It’s always wise to take some time and look at how things are done elsewhere. In our case, OUTHOUSE recently had the chance to dodge some of the winter chill and head to Europe for a few weeks – which is a perfect time to take in some summer gardens.

This street planting outside the train station in Bruges, Belgium, is a great example of how our pragmatic, municipal green spaces can be made more vibrant and engaging. The garden features dense planting of perennials in a naturalistic style, using Salvia nemorosa, catmint, alliums, and grasses such as Calamagrostis intermingled with shrubs and small trees – the planting flowing in and out in drifts. This style of planting is high impact in flowering season, can be designed to offer successive seasons of flower for insect and animal food value, and is ultimately low maintenance – it’s likely this garden is simply mown down once a year in winter to refresh the planting.

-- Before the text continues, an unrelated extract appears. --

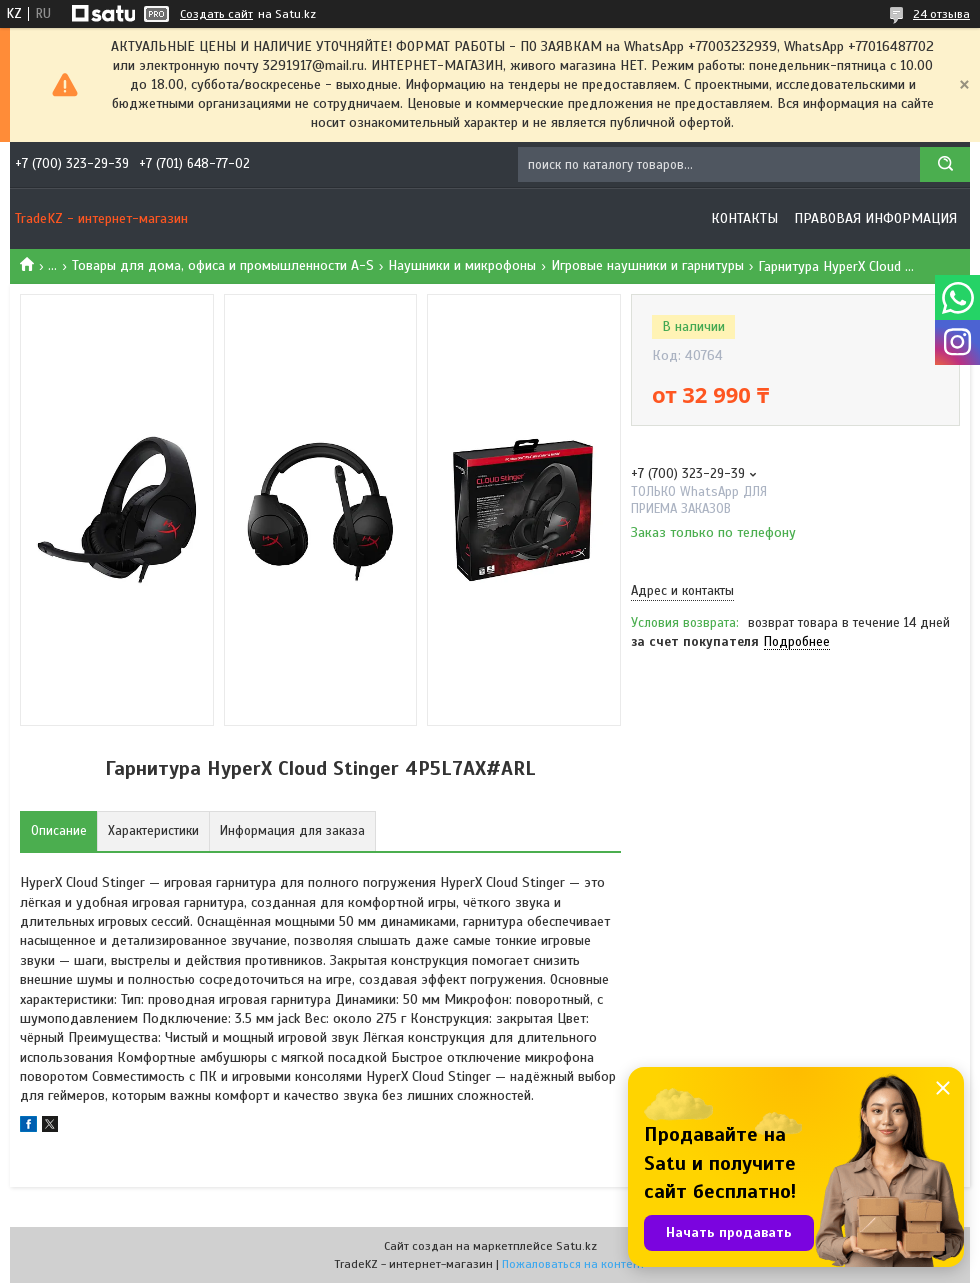 The image size is (980, 1283). I want to click on [Искать], so click(945, 164).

Of course, we can’t simply transplant this exact scheme from Bruges to Sydney, and many of our native plants are not perennials but woody shrubs. However, similar approaches have been tested in parts of Australia. The Woody Meadows project is an ongoing experiment based out of the University of Melbourne looking at treating public plantings of native shrubs in an analogous way, pruning hard on a yearly basis to provoke perennial-like habits and manage size and vigour. Planting systems like these offer an important way forward to increasing biodiversity in our cities and suburban areas, where unfortunately lawn, exotic trees and asphalt still dominate.

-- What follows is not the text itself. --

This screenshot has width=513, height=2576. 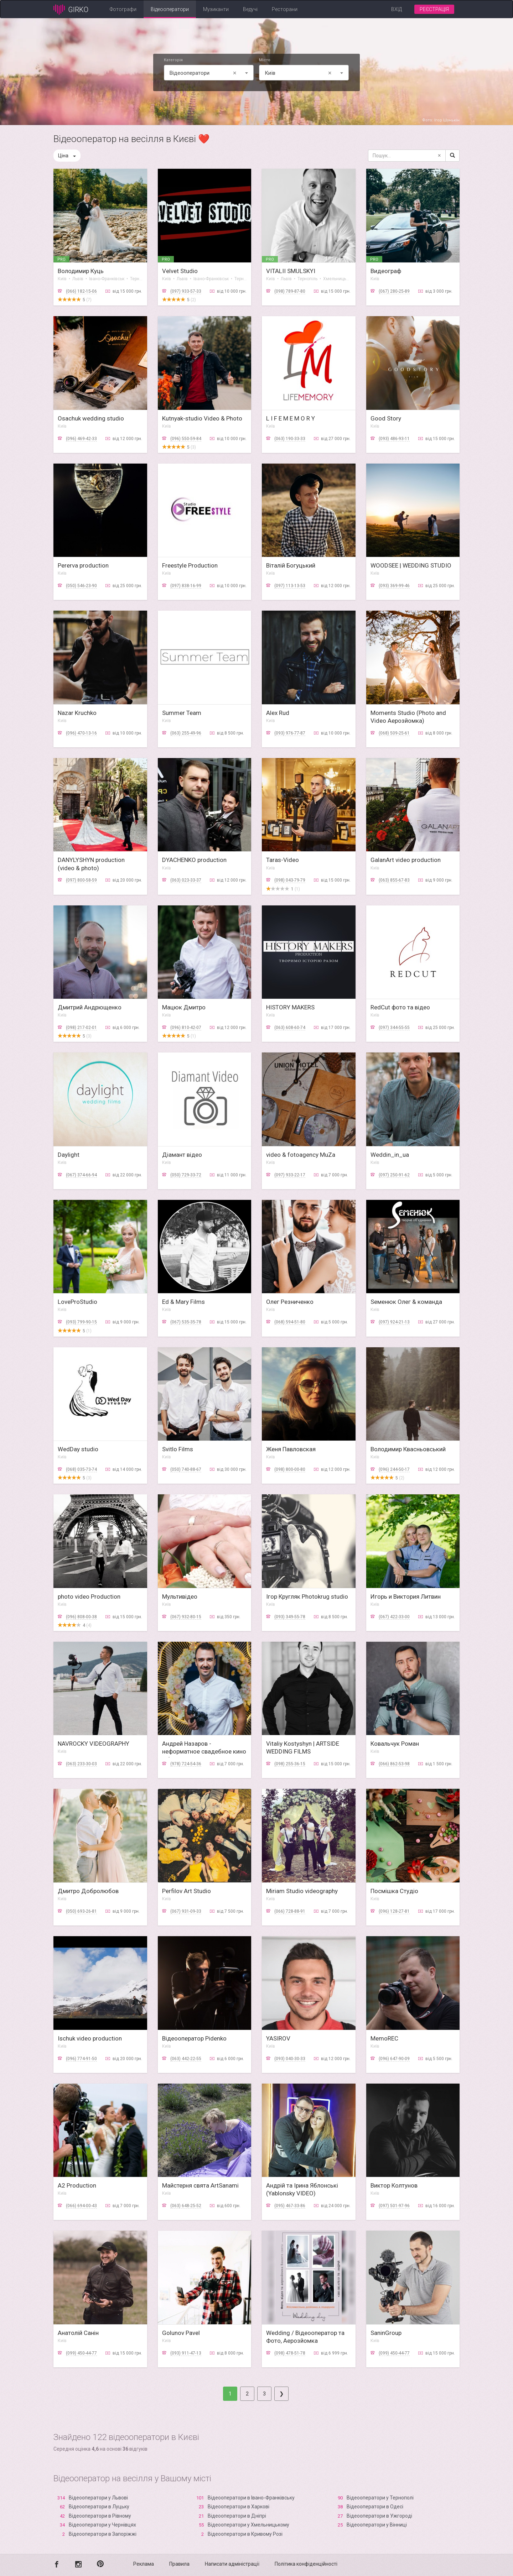 What do you see at coordinates (181, 712) in the screenshot?
I see `Summer Team` at bounding box center [181, 712]. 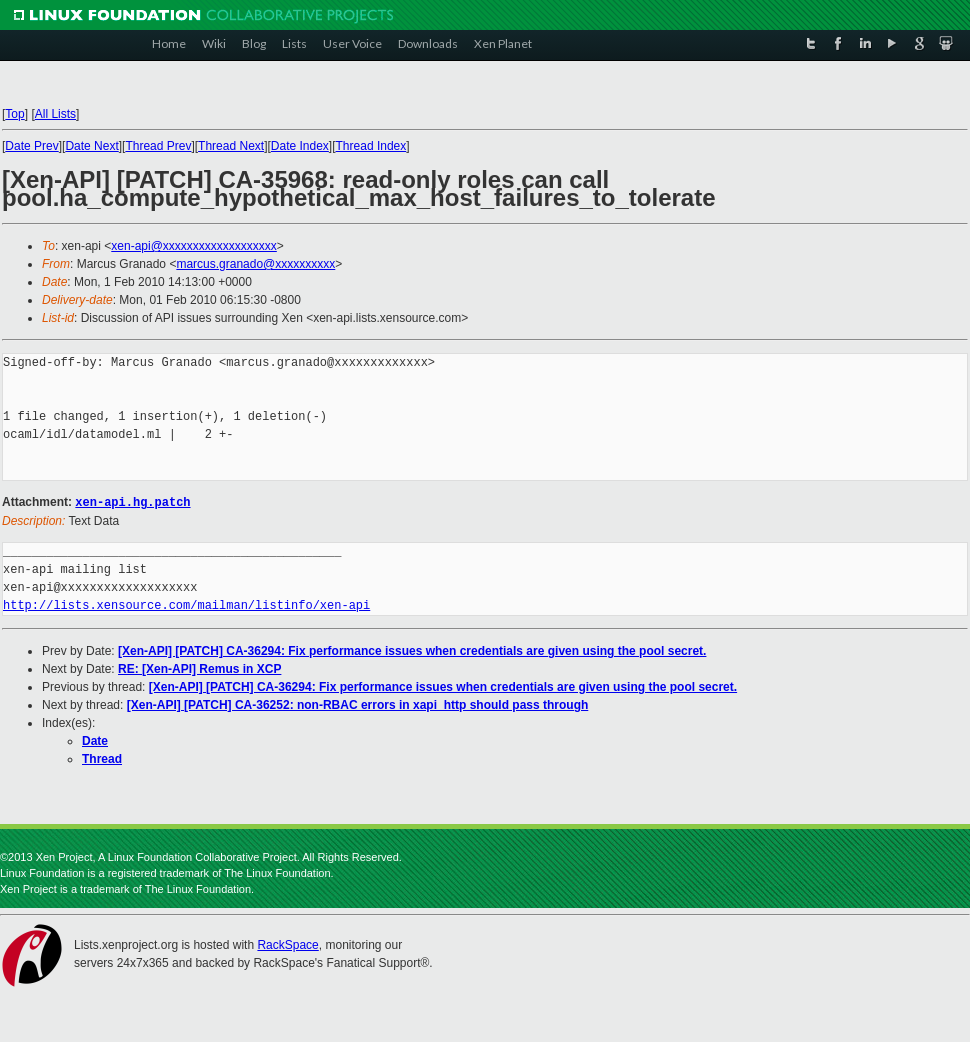 This screenshot has width=970, height=1042. What do you see at coordinates (158, 146) in the screenshot?
I see `Thread Prev` at bounding box center [158, 146].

For a completely different experience, the RHS garden at Harlow Carr takes us to a more traditional rambling style of English garden. The Main Borders seen above feature prairie style planting, a more ornamental stylistic relative of the new perennial style we saw at Bruges station. The park-like surrounds give full focus to the floral and foliar display created in the Borders, but this is a luxury we can’t readily achieve in small Sydney back yards! So what to take away from Harlow Carr?

Perhaps it’s not the context, but the detail! Hostas and ferns grown in part sun aren’t likely to survive an Australian summer (well, perhaps in Tasmania) but the combination of colours and textures here manages to evoke the feeling of a traditional border using a contemporary, pared back palette and a focus on bold form. In our opinion, ferns are a greatly underused category of plants in home gardens – given the right conditions they are surprisingly tough, long lived and low maintenance, and they provide a unique texture in a landscape.

Overall, we can see how design principles are applied and how we might apply them in our own context: randomness and repetition, contrast, complementary colours, texture and form. While these borders are comparatively huge, it’s entirely possible to apply the same ideas on the scale of a residential garden.